At Accelrys, a lot of the software I managed was in-licensed from academia. That approach allowed the company to tap into the intellectual resources of some of the smartest academic researchers in the world, but it also created a problem. One was the difference in software development practices. Some of the academic code barely had version control. But that’s the obvious one. In a new post at Computing at Scale, Bill McColl writes about Domain-specific parallel programming. Translating code parallelized for an academic setting, often under the assumption that huge clusters might be available, to an industrial setting where scaling and fault tolerance become critical, where resource availability varies widely, and speed is critical, is always a challenge. This is especially true when you’re trying to shrink wrap software and building interactive interfaces.

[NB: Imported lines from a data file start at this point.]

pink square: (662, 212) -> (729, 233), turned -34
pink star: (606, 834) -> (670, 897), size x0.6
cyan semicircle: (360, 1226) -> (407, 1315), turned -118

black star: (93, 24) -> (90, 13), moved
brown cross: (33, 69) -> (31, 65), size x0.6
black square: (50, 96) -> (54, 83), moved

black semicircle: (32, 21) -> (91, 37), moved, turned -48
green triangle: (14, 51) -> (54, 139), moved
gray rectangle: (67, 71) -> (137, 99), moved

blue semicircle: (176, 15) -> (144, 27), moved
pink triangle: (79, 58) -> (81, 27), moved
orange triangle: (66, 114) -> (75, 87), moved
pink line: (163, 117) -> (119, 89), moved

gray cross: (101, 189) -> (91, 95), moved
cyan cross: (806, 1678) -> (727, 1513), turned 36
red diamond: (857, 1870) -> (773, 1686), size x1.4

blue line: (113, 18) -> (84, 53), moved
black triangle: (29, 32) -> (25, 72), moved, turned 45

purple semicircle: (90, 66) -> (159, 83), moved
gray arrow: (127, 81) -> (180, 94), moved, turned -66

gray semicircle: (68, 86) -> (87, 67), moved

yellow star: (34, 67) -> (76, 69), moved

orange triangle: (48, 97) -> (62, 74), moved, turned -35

So in an era with more scale available, clouds to tap into, accelerators, and new data and distribution models, are we going to see a shift? I still feel that the underlying scientific research has to come from academia. They have the resources, time and incentive to do so, but I think industrial think tanks and expertise can contribute back by working with academia on advanced problems of relevance, e.g. in the area of computing. Will we tap into some of the new domain specific development being done today as a scientific community? It can’t be done by one side or the other. But rather we need to identify approaches as a community and understand what works best, without trying to duplicate efforts. Of course, we need people who understand these new methods and paradigms to implement them.
There will always be a tension between academic research efforts and commercial need. In the life sciences it is especially tough for industry specific apps to be developed from an economic point of view, which is why I believe it will have to be a joint effort.
Your thoughts?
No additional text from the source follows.